WORK TO BE COMPLETED: Report every line of the entries that contains the word "nghiệp".

[Records excerpted from a collection]
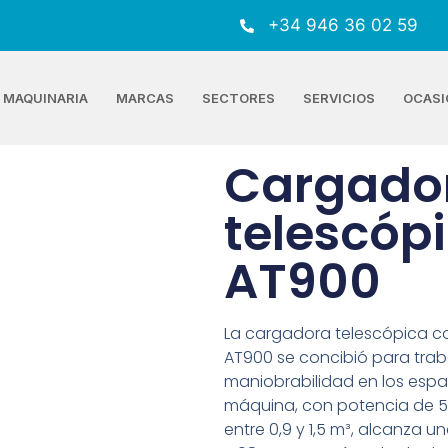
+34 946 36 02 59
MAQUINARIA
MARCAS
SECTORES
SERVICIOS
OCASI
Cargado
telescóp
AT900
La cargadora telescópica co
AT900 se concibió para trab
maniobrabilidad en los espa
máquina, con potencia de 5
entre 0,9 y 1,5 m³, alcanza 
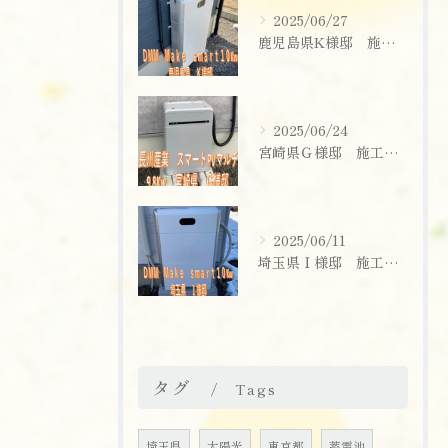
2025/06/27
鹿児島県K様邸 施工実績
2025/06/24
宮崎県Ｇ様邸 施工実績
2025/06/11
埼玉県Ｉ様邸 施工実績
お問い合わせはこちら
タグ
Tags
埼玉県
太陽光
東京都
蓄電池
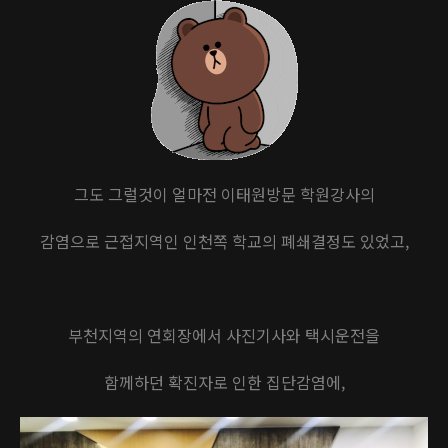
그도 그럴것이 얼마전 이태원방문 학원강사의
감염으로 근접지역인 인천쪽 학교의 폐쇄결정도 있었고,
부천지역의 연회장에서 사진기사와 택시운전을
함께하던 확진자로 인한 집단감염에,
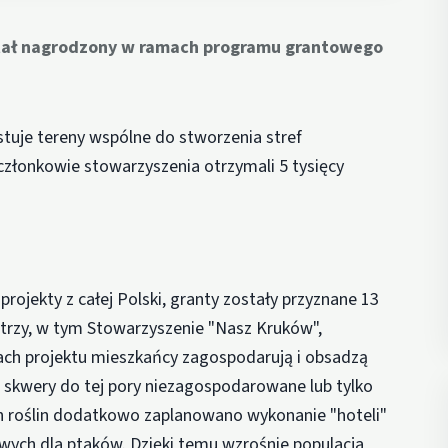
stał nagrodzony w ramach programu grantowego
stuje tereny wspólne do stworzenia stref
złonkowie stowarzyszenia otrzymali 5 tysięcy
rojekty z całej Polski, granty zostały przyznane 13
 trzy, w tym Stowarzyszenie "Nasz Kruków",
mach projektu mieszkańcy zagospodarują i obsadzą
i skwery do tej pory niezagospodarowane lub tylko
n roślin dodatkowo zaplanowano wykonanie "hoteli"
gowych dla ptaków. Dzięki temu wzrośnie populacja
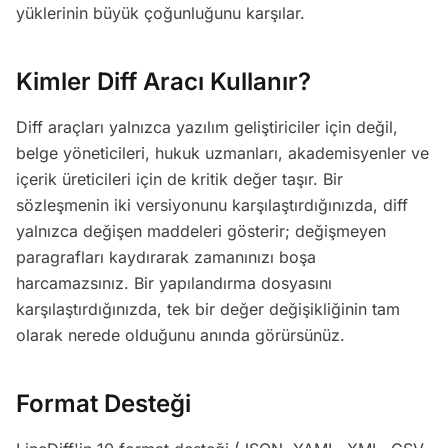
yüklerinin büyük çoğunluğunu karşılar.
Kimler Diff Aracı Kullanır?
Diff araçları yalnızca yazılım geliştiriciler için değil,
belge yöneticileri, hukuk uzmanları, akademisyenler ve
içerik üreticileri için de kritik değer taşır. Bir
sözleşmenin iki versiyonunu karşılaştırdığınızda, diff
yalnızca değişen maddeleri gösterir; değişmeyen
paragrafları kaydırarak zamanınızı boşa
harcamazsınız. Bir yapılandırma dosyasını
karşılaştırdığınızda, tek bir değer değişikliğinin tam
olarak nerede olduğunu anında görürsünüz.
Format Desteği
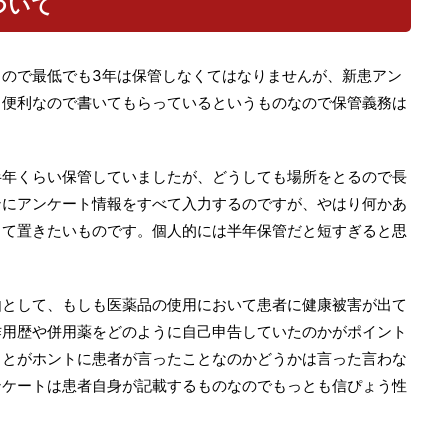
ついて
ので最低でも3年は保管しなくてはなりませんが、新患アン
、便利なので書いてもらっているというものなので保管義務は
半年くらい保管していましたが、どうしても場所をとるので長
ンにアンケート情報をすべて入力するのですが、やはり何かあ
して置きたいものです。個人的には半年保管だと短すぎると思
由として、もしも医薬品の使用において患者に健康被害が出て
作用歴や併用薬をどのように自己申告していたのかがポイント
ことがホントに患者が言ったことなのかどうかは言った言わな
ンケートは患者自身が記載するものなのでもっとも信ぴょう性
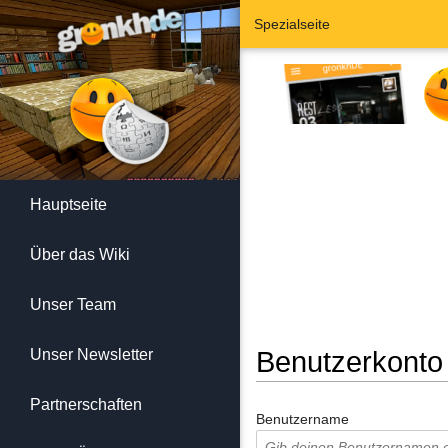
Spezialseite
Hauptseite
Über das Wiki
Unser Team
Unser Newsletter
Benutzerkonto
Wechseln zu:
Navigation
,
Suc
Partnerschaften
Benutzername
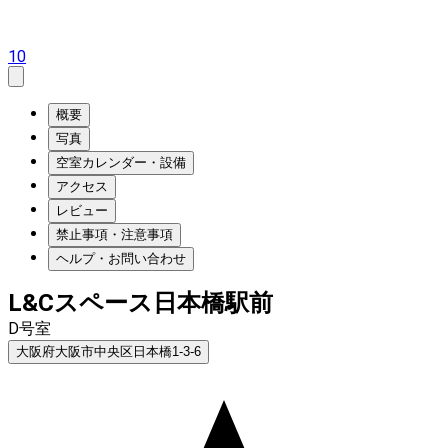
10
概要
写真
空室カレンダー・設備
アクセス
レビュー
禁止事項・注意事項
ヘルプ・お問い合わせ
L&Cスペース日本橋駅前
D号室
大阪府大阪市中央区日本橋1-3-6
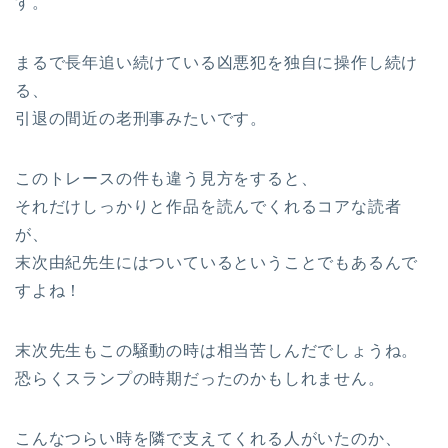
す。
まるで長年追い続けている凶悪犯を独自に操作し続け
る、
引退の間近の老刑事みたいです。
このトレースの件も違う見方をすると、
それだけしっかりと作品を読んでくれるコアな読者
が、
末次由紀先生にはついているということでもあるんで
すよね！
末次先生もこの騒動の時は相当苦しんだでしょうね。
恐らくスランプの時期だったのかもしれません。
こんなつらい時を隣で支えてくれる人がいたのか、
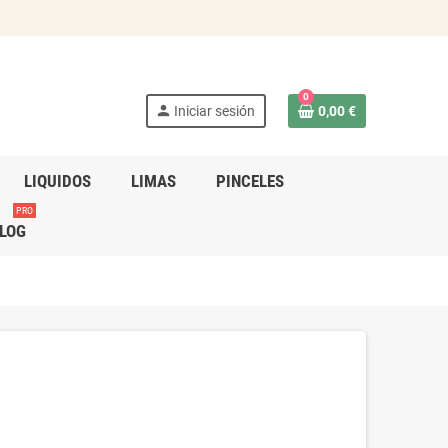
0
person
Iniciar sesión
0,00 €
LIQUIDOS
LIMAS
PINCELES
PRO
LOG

---

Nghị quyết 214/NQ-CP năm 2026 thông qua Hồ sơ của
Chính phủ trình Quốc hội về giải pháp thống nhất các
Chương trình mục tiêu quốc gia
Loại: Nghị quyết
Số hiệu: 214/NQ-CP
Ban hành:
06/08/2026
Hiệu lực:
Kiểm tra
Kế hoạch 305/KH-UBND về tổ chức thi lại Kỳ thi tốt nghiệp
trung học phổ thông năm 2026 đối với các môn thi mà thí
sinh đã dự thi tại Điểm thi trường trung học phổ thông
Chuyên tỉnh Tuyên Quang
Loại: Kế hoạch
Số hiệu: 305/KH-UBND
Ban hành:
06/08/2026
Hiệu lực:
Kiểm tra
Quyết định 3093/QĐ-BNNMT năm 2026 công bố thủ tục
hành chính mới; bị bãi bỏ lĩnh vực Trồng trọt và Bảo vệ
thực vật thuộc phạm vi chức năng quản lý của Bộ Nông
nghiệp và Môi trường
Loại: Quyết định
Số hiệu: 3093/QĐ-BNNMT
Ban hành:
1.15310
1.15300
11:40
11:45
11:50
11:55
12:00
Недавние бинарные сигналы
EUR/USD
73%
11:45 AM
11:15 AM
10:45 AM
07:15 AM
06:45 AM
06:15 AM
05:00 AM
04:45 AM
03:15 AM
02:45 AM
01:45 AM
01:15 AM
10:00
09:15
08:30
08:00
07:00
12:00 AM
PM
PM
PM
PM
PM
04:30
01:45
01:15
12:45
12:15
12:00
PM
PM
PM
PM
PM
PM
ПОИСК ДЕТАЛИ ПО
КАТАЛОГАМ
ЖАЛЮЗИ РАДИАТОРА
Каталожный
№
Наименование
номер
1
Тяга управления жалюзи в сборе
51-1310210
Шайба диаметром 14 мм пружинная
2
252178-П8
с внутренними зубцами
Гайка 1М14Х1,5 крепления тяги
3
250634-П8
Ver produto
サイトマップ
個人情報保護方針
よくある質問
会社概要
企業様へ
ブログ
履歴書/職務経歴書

--

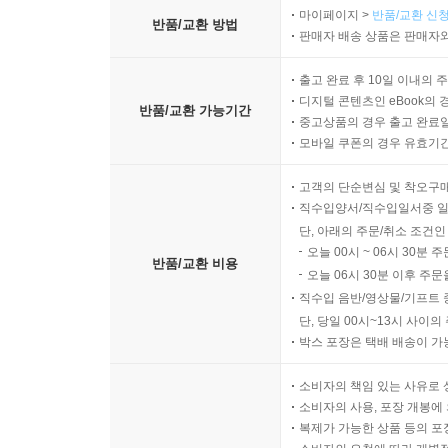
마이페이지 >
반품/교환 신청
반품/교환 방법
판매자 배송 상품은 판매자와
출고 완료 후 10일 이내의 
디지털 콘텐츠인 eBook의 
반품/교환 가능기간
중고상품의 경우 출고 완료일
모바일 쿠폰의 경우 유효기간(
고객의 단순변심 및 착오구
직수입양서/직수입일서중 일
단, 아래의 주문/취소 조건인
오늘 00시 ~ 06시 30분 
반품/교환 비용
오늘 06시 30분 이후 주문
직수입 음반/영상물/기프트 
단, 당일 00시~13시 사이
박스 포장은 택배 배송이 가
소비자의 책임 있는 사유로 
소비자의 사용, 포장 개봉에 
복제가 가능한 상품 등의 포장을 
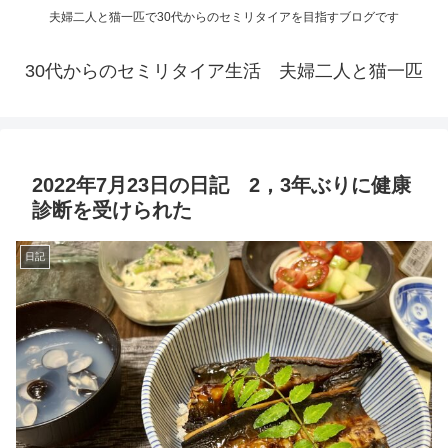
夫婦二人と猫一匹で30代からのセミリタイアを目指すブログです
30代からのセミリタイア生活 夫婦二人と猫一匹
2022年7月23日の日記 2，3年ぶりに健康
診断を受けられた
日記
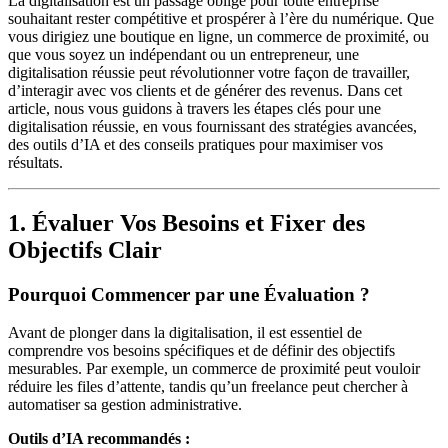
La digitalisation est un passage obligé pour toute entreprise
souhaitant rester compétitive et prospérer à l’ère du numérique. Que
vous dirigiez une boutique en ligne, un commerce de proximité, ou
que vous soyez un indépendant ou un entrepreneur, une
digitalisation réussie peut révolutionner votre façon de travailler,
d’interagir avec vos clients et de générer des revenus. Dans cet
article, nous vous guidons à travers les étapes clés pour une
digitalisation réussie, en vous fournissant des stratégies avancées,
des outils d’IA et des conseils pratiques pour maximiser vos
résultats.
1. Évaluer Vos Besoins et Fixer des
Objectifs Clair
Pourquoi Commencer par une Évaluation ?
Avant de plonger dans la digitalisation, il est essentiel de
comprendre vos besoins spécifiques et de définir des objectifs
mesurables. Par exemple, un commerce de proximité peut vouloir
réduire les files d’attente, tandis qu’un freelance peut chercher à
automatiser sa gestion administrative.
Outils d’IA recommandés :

SOLUTION TO THIS PROBLEM:
Kế hoạch 305/KH-UBND về tổ chức thi lại Kỳ thi tốt nghiệp
nghiệp và Môi trường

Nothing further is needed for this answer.